Western-style equestrian competition

Young cutting horse at training clinic

Cutting is a western-style equestrian competition in which a horse and rider work together before a judge or panel of judges to demonstrate the horse's athleticism and ability to handle cattle. Modern competition utilizes a 2 1/2 minute performance, called a "run". Each contestant is assisted by four helpers: two are designated as turnback riders, who help to keep cattle from running off to the back of the arena, the other two are designated as herd holders to keep the cattle bunched together and prevent potential strays from escaping into the work area. Cutting cattle are typically young steers and heifers that customarily range in size from 400 to 650 lb. They usually are of Angus or Hereford lineage though may be a mix of crossbred beef cattle, including Charolais Braford or Brahman lineage.
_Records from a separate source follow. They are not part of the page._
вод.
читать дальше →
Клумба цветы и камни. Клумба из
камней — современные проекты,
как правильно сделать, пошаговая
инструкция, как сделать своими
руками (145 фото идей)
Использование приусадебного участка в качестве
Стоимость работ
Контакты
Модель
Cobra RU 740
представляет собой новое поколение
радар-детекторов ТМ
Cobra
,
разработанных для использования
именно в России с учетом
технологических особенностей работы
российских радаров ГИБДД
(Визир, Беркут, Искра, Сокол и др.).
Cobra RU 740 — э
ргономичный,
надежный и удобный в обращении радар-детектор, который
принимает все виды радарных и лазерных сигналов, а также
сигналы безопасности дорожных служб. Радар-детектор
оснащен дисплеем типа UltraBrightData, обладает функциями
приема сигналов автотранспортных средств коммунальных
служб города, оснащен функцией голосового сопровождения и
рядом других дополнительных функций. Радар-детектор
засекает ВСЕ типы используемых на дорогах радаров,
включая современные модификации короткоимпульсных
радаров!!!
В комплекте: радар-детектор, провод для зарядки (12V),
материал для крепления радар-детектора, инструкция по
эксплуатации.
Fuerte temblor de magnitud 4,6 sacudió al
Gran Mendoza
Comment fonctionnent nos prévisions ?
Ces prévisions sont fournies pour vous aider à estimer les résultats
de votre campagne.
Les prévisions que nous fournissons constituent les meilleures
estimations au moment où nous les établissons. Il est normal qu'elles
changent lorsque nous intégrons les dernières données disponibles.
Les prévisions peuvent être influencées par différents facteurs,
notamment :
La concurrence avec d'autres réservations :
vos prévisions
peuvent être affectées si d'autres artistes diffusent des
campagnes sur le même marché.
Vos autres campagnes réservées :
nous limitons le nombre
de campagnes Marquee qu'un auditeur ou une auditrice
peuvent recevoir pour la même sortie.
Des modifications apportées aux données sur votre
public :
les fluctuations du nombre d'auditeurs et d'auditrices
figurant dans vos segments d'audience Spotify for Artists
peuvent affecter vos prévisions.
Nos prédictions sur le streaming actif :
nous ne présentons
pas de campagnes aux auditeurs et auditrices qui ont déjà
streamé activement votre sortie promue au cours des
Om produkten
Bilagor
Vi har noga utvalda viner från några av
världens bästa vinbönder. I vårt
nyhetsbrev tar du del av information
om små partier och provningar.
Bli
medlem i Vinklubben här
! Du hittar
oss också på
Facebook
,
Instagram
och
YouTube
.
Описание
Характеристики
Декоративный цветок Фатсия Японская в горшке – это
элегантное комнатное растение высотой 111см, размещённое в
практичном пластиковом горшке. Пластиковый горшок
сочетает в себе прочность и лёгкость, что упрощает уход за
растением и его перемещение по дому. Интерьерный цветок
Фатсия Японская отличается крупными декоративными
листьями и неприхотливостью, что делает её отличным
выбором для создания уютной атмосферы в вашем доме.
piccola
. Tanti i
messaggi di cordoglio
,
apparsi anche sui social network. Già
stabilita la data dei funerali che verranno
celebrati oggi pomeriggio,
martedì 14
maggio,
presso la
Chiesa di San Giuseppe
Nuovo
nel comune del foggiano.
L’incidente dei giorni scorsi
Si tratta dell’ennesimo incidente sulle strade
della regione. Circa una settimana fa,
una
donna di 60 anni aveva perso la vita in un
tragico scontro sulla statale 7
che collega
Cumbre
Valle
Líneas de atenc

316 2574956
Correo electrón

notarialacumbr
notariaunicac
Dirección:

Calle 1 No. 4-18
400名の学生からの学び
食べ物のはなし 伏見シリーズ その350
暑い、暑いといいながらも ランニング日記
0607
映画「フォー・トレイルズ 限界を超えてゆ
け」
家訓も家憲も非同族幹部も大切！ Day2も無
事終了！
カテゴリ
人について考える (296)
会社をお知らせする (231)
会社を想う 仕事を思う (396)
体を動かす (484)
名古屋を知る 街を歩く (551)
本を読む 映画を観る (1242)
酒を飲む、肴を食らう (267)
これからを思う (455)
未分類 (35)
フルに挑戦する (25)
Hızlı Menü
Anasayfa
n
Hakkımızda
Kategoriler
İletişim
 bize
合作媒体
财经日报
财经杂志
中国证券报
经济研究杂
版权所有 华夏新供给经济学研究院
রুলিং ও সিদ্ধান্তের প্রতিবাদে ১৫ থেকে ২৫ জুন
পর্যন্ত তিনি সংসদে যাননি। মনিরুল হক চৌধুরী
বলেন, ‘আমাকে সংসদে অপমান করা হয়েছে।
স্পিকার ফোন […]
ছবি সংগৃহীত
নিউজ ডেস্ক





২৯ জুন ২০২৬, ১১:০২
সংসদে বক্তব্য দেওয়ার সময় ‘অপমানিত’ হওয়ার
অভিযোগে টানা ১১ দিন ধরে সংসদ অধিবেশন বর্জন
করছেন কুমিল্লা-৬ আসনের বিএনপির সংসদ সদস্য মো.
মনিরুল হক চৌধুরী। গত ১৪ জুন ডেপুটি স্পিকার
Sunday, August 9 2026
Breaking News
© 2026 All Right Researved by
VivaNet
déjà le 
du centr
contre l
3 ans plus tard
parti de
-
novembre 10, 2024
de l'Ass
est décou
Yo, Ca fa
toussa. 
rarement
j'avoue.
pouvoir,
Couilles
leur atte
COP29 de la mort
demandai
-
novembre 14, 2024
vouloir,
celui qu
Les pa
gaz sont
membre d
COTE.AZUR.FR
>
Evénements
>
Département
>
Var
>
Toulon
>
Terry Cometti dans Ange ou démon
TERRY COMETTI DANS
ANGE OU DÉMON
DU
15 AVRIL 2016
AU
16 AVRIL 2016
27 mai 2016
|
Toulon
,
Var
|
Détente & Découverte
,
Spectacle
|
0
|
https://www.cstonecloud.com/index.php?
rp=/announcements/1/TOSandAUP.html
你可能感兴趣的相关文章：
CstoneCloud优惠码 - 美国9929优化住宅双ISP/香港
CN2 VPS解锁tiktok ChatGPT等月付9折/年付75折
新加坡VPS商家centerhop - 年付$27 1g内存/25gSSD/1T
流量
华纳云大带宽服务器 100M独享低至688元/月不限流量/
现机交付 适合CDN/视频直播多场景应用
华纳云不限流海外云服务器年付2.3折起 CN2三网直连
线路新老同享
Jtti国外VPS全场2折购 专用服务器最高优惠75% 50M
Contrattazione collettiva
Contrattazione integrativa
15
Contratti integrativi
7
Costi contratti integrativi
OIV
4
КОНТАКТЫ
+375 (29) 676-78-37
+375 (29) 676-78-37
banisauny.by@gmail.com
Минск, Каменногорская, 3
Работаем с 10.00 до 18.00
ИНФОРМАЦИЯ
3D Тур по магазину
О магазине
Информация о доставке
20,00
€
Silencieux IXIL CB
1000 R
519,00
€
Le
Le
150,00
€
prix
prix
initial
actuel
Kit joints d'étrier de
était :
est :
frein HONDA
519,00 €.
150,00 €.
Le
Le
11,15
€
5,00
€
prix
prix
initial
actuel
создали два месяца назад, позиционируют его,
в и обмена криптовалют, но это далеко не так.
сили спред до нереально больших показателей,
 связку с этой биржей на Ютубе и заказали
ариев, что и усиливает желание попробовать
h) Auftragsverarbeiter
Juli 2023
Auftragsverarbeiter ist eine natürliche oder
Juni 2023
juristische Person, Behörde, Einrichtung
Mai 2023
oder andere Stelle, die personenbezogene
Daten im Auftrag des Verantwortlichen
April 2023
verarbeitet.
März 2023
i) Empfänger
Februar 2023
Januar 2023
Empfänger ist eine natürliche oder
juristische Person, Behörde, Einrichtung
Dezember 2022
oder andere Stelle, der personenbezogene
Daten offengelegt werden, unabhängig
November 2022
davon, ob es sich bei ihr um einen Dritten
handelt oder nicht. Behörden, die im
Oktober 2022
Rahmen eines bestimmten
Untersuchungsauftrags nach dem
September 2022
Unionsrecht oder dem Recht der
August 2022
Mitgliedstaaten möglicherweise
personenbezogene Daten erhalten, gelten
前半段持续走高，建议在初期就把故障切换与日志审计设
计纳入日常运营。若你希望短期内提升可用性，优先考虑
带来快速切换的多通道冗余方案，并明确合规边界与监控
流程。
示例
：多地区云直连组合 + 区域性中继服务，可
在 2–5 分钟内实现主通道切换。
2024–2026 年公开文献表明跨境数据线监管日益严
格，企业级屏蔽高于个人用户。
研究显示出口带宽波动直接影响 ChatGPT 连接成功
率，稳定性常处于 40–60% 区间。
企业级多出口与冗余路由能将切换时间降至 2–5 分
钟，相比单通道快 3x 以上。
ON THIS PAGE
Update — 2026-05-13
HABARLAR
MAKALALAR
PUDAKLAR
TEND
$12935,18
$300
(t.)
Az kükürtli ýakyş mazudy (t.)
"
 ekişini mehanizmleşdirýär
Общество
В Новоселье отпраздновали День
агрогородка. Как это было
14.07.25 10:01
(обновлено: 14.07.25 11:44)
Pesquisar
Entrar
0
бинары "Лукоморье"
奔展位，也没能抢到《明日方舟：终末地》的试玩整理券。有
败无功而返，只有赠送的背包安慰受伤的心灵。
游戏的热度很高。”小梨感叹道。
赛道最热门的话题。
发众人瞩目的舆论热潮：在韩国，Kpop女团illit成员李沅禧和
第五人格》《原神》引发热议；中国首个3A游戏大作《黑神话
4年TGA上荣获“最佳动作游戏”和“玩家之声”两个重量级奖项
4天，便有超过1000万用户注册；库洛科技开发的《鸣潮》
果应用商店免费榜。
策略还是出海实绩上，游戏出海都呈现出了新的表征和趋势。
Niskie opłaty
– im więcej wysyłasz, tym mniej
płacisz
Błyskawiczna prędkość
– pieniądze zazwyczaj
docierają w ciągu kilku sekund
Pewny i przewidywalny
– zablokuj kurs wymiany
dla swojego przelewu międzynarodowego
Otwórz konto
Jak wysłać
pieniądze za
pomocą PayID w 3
A contestant is required to make at least two cuts from the herd, one of which must be a cut from deep inside the herd while the other(s) can be peeled from the edges. Once the selected cow has been driven clear of the herd, the contestant commits the horse by dropping the rein hand to feed slack and give the horse its head. At that point, it is almost entirely up to the horse except for allowable leg cues from the rider to prevent the cow from returning to the herd. Judges score a run on a scale from 60 to 80, with 70 being an average score.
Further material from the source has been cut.